DOUGAN: For a 20-student class, maybe $200 worth of equipment, and probably three to four hundred dollars with of non-hazardous chemicals, unless they’re already in stock.

MOYTLEWSKI: Compare that to waste disposal, which runs five to thirty thousand dollars per district every time it’s needed. So why don’t schools adapt? None of these changes sound hard. But, Dougan says, most people want to do the same things year after year.

DOUGAN: There’s a hassle in changing over. You’ve got to rewrite your labs or get new lab books. So there’s an inertia to a system.

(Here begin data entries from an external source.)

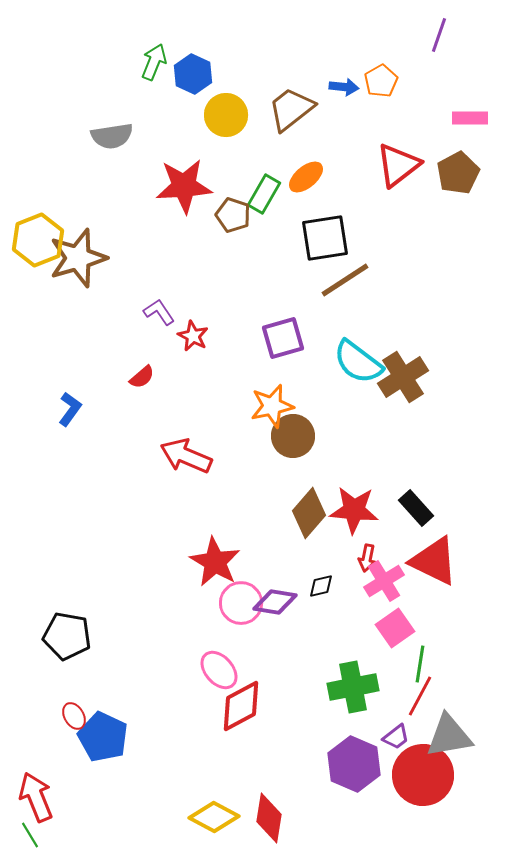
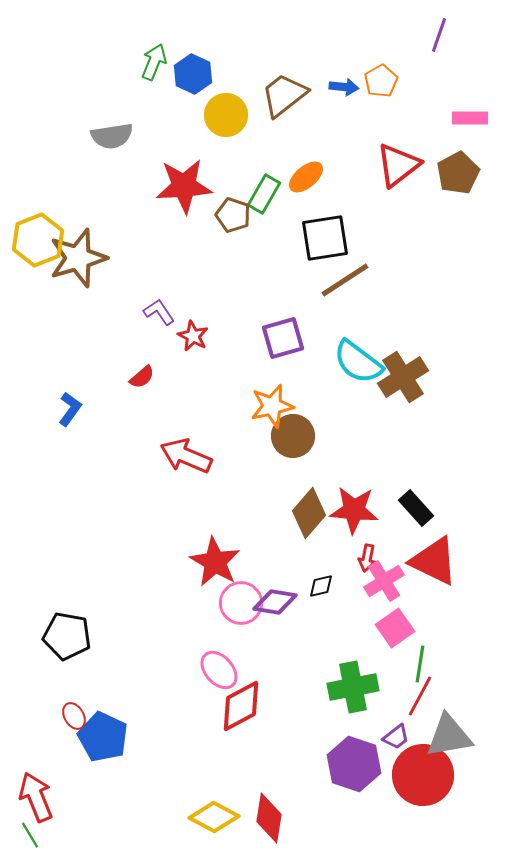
brown trapezoid at (291, 109): moved 7 px left, 14 px up
purple hexagon at (354, 764): rotated 4 degrees counterclockwise
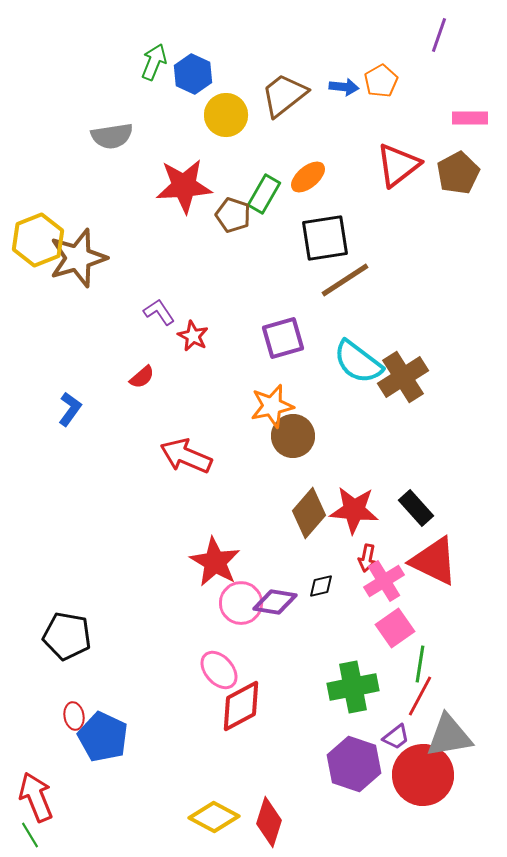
orange ellipse at (306, 177): moved 2 px right
red ellipse at (74, 716): rotated 20 degrees clockwise
red diamond at (269, 818): moved 4 px down; rotated 9 degrees clockwise
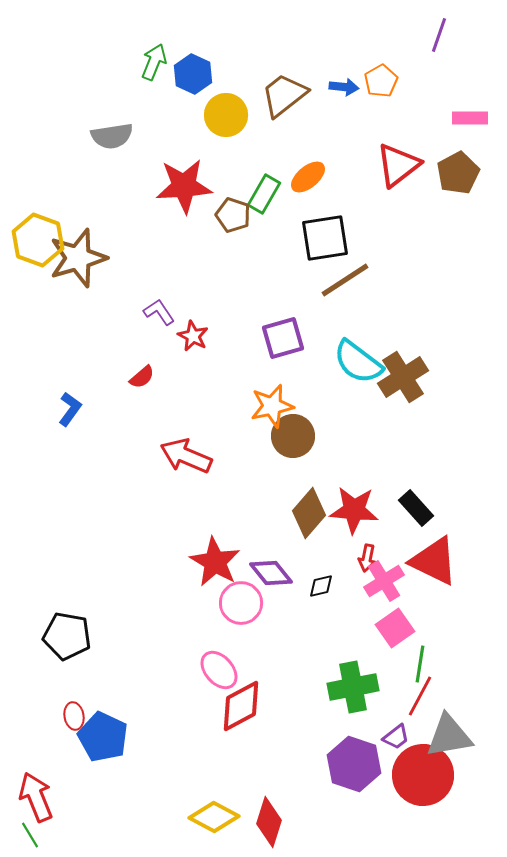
yellow hexagon at (38, 240): rotated 18 degrees counterclockwise
purple diamond at (275, 602): moved 4 px left, 29 px up; rotated 42 degrees clockwise
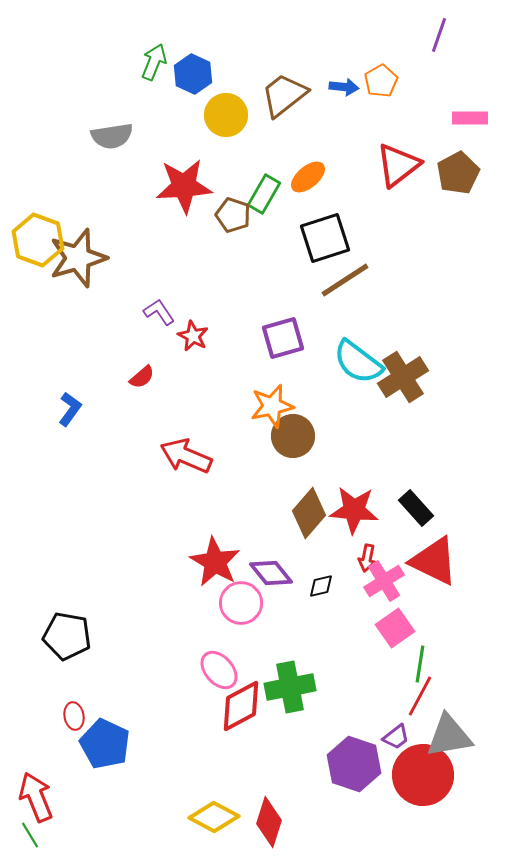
black square at (325, 238): rotated 9 degrees counterclockwise
green cross at (353, 687): moved 63 px left
blue pentagon at (103, 737): moved 2 px right, 7 px down
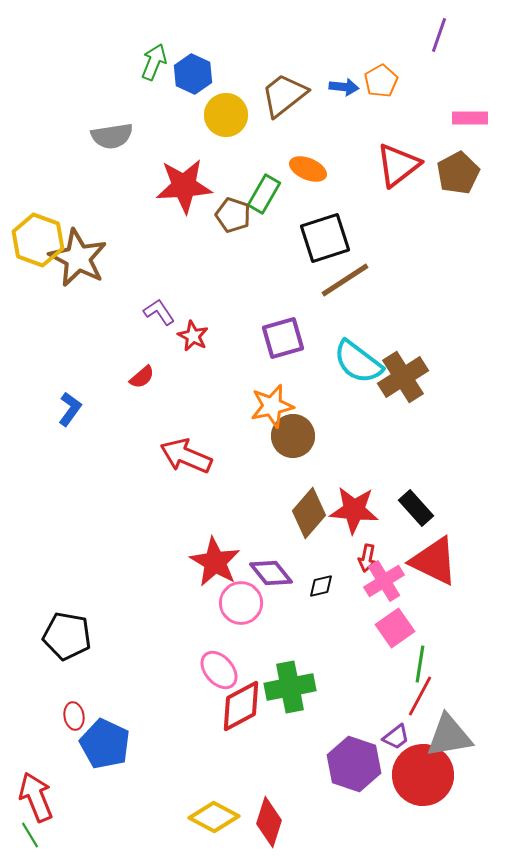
orange ellipse at (308, 177): moved 8 px up; rotated 63 degrees clockwise
brown star at (78, 258): rotated 28 degrees counterclockwise
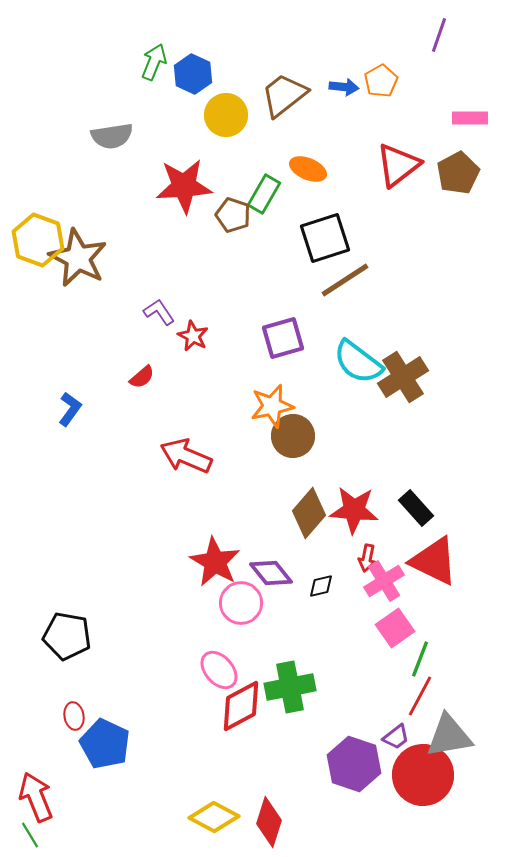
green line at (420, 664): moved 5 px up; rotated 12 degrees clockwise
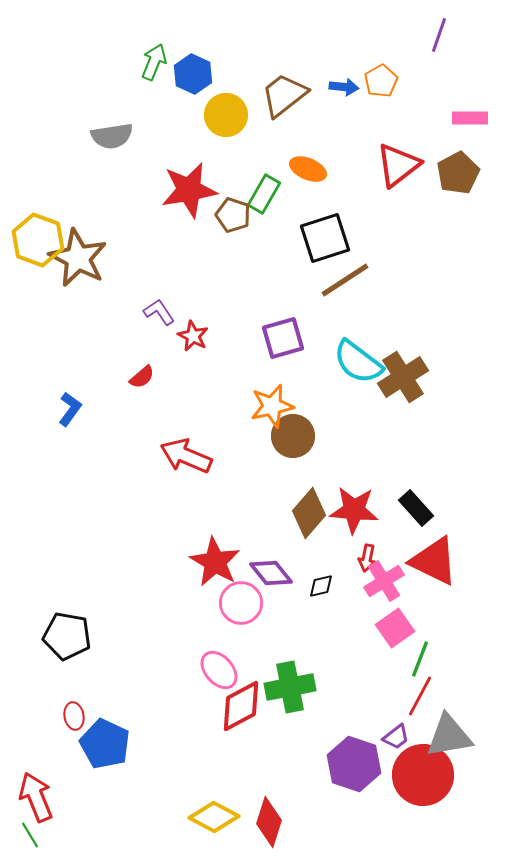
red star at (184, 186): moved 5 px right, 4 px down; rotated 6 degrees counterclockwise
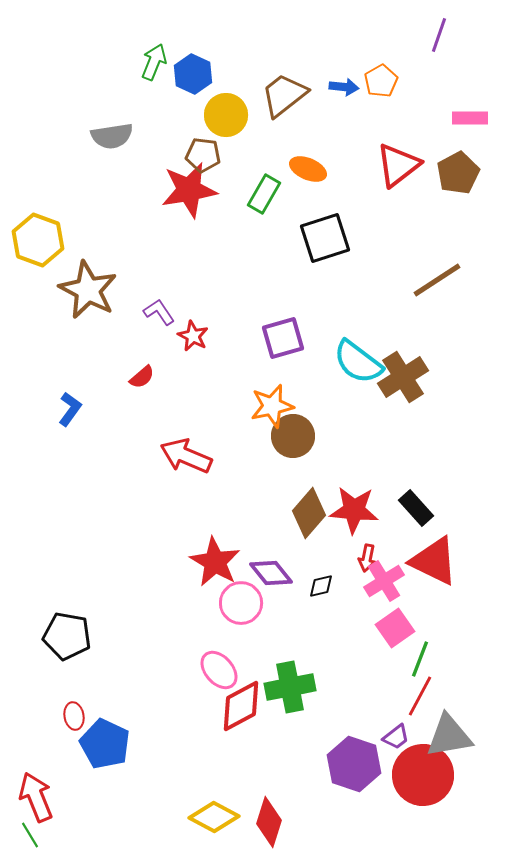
brown pentagon at (233, 215): moved 30 px left, 60 px up; rotated 12 degrees counterclockwise
brown star at (78, 258): moved 10 px right, 32 px down
brown line at (345, 280): moved 92 px right
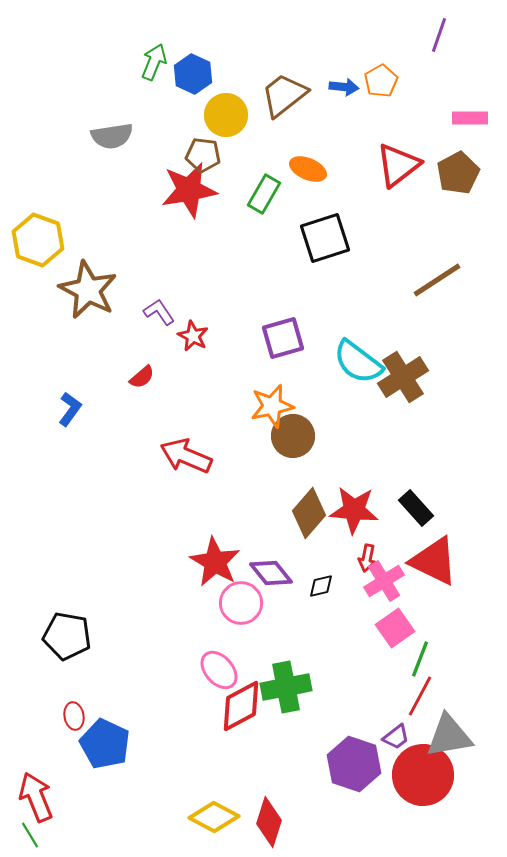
green cross at (290, 687): moved 4 px left
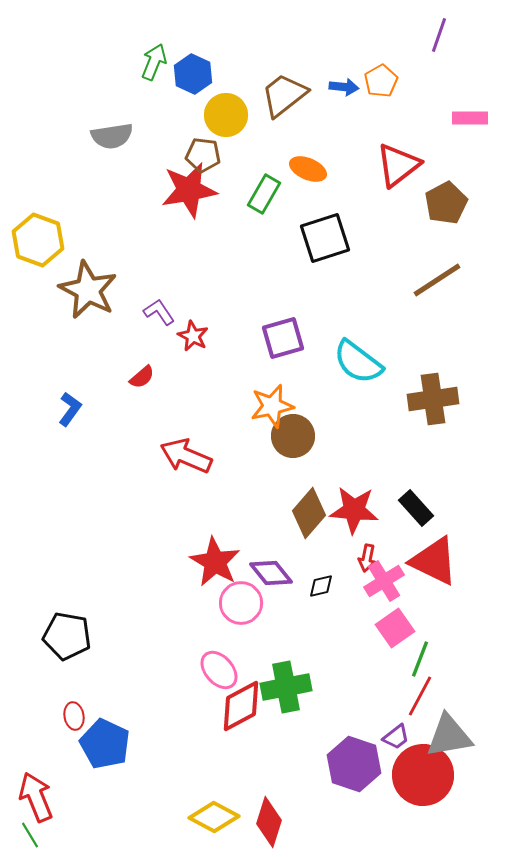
brown pentagon at (458, 173): moved 12 px left, 30 px down
brown cross at (403, 377): moved 30 px right, 22 px down; rotated 24 degrees clockwise
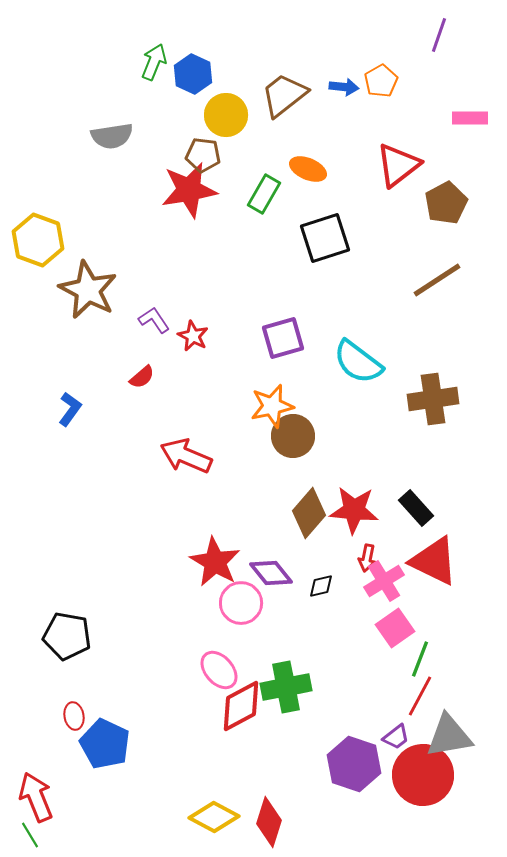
purple L-shape at (159, 312): moved 5 px left, 8 px down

MOTYLEWSKI: Unfortunately, it often takes an accident to break that inertia, but school advocates needn’t wait for that. Parents in one Massachusetts town formed a safety committee and presented the superintendent with a photo album of obvious problems. Others have gotten help from fire, health or environment departments when appeals to school leaders failed. The goal in every case is a safer school and a healthy respect for chemical hazards among staff and students, such as Alex Dizmore.

DIZMORE: It’s like working with a wild animal that has its cage and its leash. And as long as you keep a good hold on the leash and you know where you’re putting your feet, you’ll be all set.

MOTYLEWSKI: For Living on Earth, I’m Kim Motylewski in Limestone, Maine.